### [The task]
Wherever the word "دارد" occurs in the listing, copy the whole line.

### [Available data]

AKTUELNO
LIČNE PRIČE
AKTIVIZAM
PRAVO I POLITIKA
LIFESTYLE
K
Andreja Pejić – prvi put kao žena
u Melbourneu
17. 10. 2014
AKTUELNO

...

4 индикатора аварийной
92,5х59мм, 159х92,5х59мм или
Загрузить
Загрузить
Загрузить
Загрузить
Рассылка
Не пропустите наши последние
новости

--

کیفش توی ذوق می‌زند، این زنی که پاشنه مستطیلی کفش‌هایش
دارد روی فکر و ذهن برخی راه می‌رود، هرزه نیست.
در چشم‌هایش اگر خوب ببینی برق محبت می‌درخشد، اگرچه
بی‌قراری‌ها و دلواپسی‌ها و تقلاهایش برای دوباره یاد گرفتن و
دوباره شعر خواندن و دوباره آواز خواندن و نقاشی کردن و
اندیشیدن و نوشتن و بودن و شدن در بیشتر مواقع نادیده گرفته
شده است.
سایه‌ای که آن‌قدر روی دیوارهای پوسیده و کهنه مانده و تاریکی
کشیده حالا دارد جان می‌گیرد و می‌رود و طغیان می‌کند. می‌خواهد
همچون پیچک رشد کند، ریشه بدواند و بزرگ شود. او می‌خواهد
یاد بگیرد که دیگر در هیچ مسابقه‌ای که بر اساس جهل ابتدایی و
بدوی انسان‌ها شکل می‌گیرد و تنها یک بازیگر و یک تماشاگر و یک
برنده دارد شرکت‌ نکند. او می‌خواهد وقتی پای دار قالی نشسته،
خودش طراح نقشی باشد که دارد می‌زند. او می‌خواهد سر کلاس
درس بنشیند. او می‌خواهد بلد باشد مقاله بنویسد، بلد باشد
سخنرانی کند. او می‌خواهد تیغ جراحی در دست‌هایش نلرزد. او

### [Result for this task]
دارد روی فکر و ذهن برخی راه می‌رود، هرزه نیست.
کشیده حالا دارد جان می‌گیرد و می‌رود و طغیان می‌کند. می‌خواهد
برنده دارد شرکت‌ نکند. او می‌خواهد وقتی پای دار قالی نشسته،
خودش طراح نقشی باشد که دارد می‌زند. او می‌خواهد سر کلاس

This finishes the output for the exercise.